Perhaps the movie’s biggest sin, though, is bringing back James Karen and Thom Mathews, only to have them go through the same motions, including Mathews’ character trying to eat his girlfriend’s brain once he turns. It also goes without saying that Ed, Joey, and his girlfriend Brenda (Suzanne Snyder) are the weakest characters, spending most of the movie screaming, screaming, and screaming some more. The remainder of the cast are fine, but lack the same spark of the characters from the original.
Jesse is likeable, and though his youthful presence is reflective of the film’s lighter tone, he makes up for it by being smart and resourceful. There’s also a cable guy played by a pre-Twin Peaks Dana Ashbrook, who becomes the movie’s hero by discovering the undead’s one true weakness.
But the best character is Doc Mandel (Philip Bruns), a medical professional who’s more concerned with boozing than zombies.
In the end, it seems we’re just as mindless as they are.

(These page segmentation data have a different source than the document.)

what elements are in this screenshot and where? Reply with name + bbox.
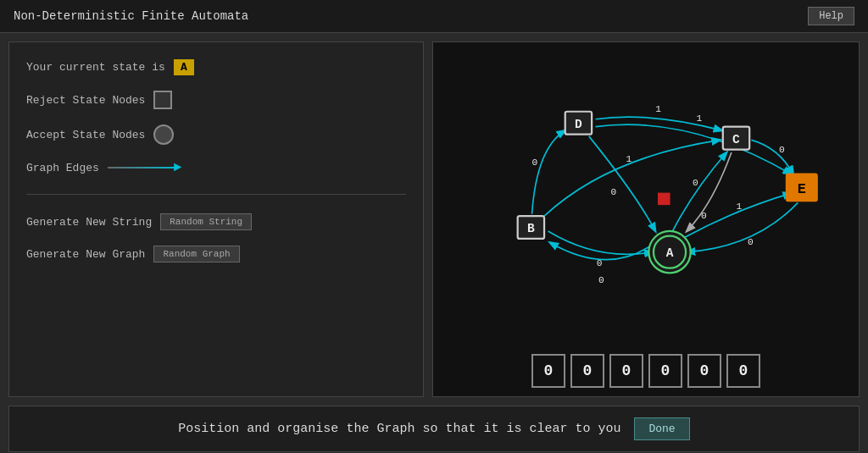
accept-state-row: Accept State Nodes (26, 124, 406, 145)
title-bar: Non-Deterministic Finite Automata Help (0, 0, 868, 33)
node-a[interactable]: A (648, 231, 690, 273)
app-title: Non-Deterministic Finite Automata (14, 9, 248, 23)
current-state-value: A (174, 59, 194, 75)
string-cell-2: 0 (609, 354, 643, 388)
edge-c-a (687, 152, 732, 231)
edges-row: Graph Edges ► (26, 160, 406, 175)
graph-area[interactable]: 0 1 1 0 0 1 0 (442, 51, 850, 349)
edge-b-d (531, 130, 565, 214)
reject-state-row: Reject State Nodes (26, 91, 406, 109)
current-state-row: Your current state is A (26, 59, 406, 75)
help-button[interactable]: Help (808, 7, 854, 25)
edge-b-a (548, 231, 653, 254)
left-panel: Your current state is A Reject State Nod… (8, 41, 424, 397)
current-state-label: Your current state is (26, 61, 165, 74)
edge-a-b (550, 242, 653, 259)
string-cell-3: 0 (648, 354, 682, 388)
edge-label-de: 1 (696, 113, 702, 124)
edge-d-e (596, 124, 792, 174)
edge-arrow-icon: ► (174, 160, 182, 175)
graph-svg: 0 1 1 0 0 1 0 (442, 51, 850, 349)
string-cell-5: 0 (726, 354, 760, 388)
string-cell-0: 0 (531, 354, 565, 388)
edge-label-ac: 0 (693, 178, 698, 188)
svg-text:C: C (732, 133, 740, 146)
edge-line-display: ► (108, 160, 182, 175)
string-display: 0 0 0 0 0 0 (531, 354, 760, 388)
instruction-text: Position and organise the Graph so that … (178, 422, 620, 436)
node-d[interactable]: D (565, 112, 592, 135)
generate-string-row: Generate New String Random String (26, 213, 406, 230)
edge-label-ab: 0 (598, 275, 604, 285)
node-x (659, 193, 670, 204)
string-cell-4: 0 (687, 354, 721, 388)
svg-text:E: E (798, 181, 806, 197)
svg-text:A: A (666, 246, 674, 260)
node-e[interactable]: E (787, 174, 817, 201)
random-string-button[interactable]: Random String (160, 213, 252, 230)
svg-text:B: B (527, 222, 535, 235)
node-b[interactable]: B (518, 216, 544, 239)
edge-label-ae: 1 (736, 202, 742, 212)
accept-label: Accept State Nodes (26, 129, 145, 141)
edge-d-a (589, 136, 655, 231)
edge-label-ea: 0 (748, 237, 754, 247)
reject-state-box (153, 91, 172, 109)
edge-label-da: 0 (611, 187, 617, 197)
reject-label: Reject State Nodes (26, 94, 145, 107)
divider (26, 194, 406, 195)
svg-text:D: D (575, 118, 582, 131)
edge-label-bc: 1 (626, 154, 632, 164)
generate-graph-label: Generate New Graph (26, 248, 145, 261)
generate-graph-row: Generate New Graph Random Graph (26, 246, 406, 262)
edge-line-bar (108, 167, 175, 168)
bottom-bar: Position and organise the Graph so that … (8, 406, 860, 452)
edge-label-ca: 0 (701, 211, 707, 221)
edge-label-dc: 1 (655, 104, 661, 114)
accept-state-circle (153, 124, 174, 145)
main-content: Your current state is A Reject State Nod… (0, 33, 868, 406)
node-c[interactable]: C (723, 127, 749, 150)
random-graph-button[interactable]: Random Graph (153, 246, 239, 262)
edge-label-ce: 0 (779, 145, 785, 155)
edge-d-c (596, 117, 722, 130)
edge-label-bd: 0 (531, 157, 537, 168)
edge-label: Graph Edges (26, 162, 99, 174)
generate-string-label: Generate New String (26, 216, 152, 229)
done-button[interactable]: Done (634, 417, 689, 440)
string-cell-1: 0 (570, 354, 604, 388)
right-panel: 0 1 1 0 0 1 0 (432, 41, 860, 397)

During the movie, Jesse is attacked by a zombified Billy. In the middle of the struggle, Jesse manages to grab a screwdriver, shove it down Billy’s mouth and push him over the railing, closing the encounter by saying, “That’s why you’re dead, asswipe! No brains and a big mouth!”
Most Absurd Moment
A group of zombies ambush two soldiers, one of whom is played by Mitch Pileggi of The X-Files and Shocker fame. Though they fail to hold off the undead threat, some of the ghouls get the idea of going on a joyride, so they hijacking a military jeep and swerving around like your average Grand Theft Auto player.
Most Absurd Dialogue
While driving through the city trying to figure out how to stop the zombies, Jesse attempts to pick up a signal on the car radio. He does, but the recipient is of the undead variety, and in a nod to the first film, he tries to lure their tasty brains back to the hospital. Fortunately, Doc saves them with this handy question.
Doc: “Pardon me, but would you mind telling me who the President of the United States is?”
Zombie: “Um, Harry Truman.”
Return of the Living Dead Part II is an underwhelming but somewhat enjoyable follow-up to the original. It lacks much of the charm and wit of its predecessor, and is content with recycling stuff we have already seen. Thankfully, the movie isn’t a total loss, with cool make-up and some genuinely clever gags making this a pretty satisfying sequel.